The eagle-eyed may have spotted a mistake in that last sentence. “Aha,” says the stickler for correct grammar and spelling, “surely that should be complement slip — with an ‘e’ — offering the ‘compliments’ of the company?”.
And they’d be correct. However, put the traditional spelling into a search engine and it will come back with multiple options — but all offering compliment slips — with an ‘i’. Even Debrett’s, that arbiter of correct forms of address, has adopted the modern spelling.
Language evolves — and, if people use or spell a word in a certain way, then it will gain acceptance. Remember when editors at the Oxford English Dictionary ‘literally’ changed the definition of that word a few years ago?
So perhaps it’s fitting that the definition of the traditional compliment slip is evolving, too.

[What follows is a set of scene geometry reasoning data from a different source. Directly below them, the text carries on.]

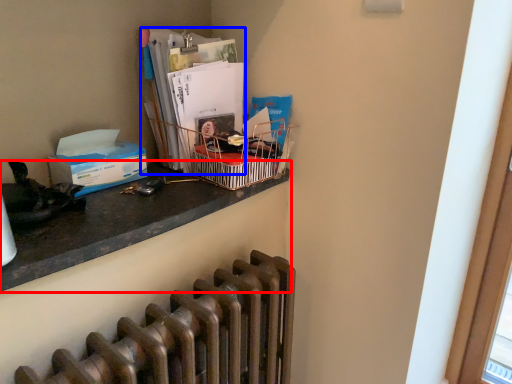 Question: Which object appears farthest to the camera in this image, desk (highlighted by a red box) or magazine (highlighted by a blue box)?

Choices:
 (A) desk
 (B) magazine

Answer: (B) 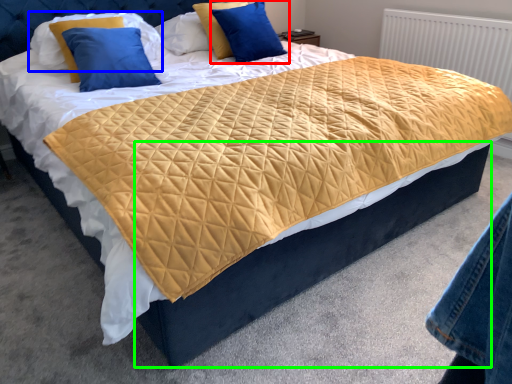 Question: Which object is positioned closest to pillow (highlighted by a red box)? Select from pillow (highlighted by a blue box) and bed frame (highlighted by a green box).

Choices:
 (A) pillow
 (B) bed frame

Answer: (A) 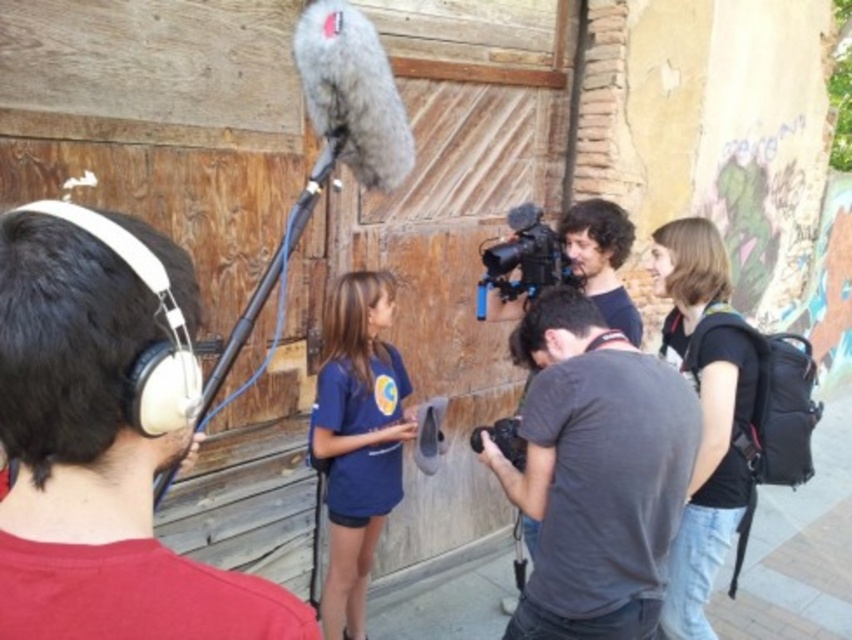 Identify the location of gray cotton t-shirt at center. The width and height of the screenshot is (852, 640). (596, 474).

I want to click on gray cotton t-shirt at center, so click(596, 474).

Locate an element on the screen. This screenshot has width=852, height=640. gray cotton t-shirt at center is located at coordinates (596, 474).

Find the location of a particular element. black fabric backpack at right is located at coordinates (703, 412).

Does point (718, 520) lie behind point (344, 364)?

No.

Between point (752, 388) and point (366, 282), which one is positioned in front?

Point (752, 388) is in front.

Find the location of a particular element. The height and width of the screenshot is (640, 852). black fabric backpack at right is located at coordinates (703, 412).

Can you confirm if matte black headphones at upper left is shorter than matte black microphone boom at upper center?

Yes.

Between point (240, 582) and point (154, 508), which one is positioned behind?

The point (154, 508) is behind.

Locate an element on the screen. The height and width of the screenshot is (640, 852). matte black headphones at upper left is located at coordinates (101, 444).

Baddeley Brothers are increasingly seeing clients choose to send a correspondence card stamped with their logo, when they post out goods or information — as a less formal, more personal way of communicating with their customers.

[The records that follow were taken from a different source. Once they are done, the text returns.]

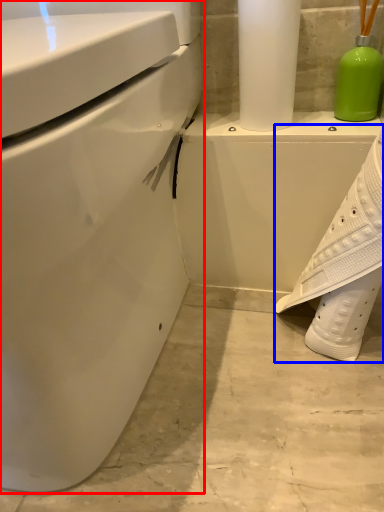 Question: Which object is closer to the camera taking this photo, toilet (highlighted by a red box) or shoe (highlighted by a blue box)?

Choices:
 (A) toilet
 (B) shoe

Answer: (A) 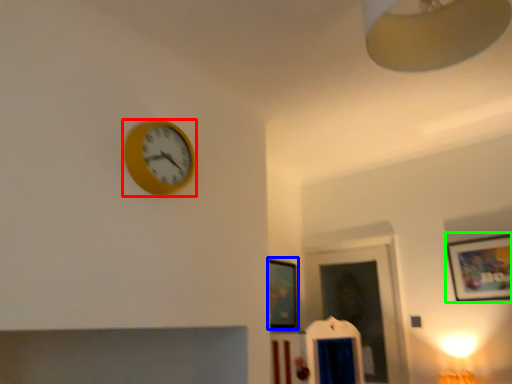 Question: Estimate the real-world distances between objects in this image. Which object is closer to wall clock (highlighted by a red box), picture frame (highlighted by a blue box) or picture frame (highlighted by a green box)?

Choices:
 (A) picture frame
 (B) picture frame

Answer: (A)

Socially, correspondence cards are typically used to thank someone for dinner. But in a business environment, in a less formal world where letterheads are not so common, using a correspondence card to thank a customer for their business is an alternative way to maintaining a personal touch.
It’s an approach that can work particularly well when sent out with a product, such as a book, or luxury leather goods.
Shops can also keep a stock of notecards by the counter, on which to jot down the details of an item a customer is considering buying, but needs time to mull over.
At Baddeley Brothers, a correspondence card, or notecard, can be produced in any size from a small business card with a simple message, such as “thank you” on it, all the way up to A6 and 5×7”
A range of creative techniques, such as die-stamping and blind embossing, can be employed to print the company’s details and logo. And to further personalise the card, Baddeley Brothers can produce envelopes as well..
Mark Twain famously said he could live for two months on a good compliment. Perhaps it’s time to see what a fresh approach to the compliment slip could do for your business.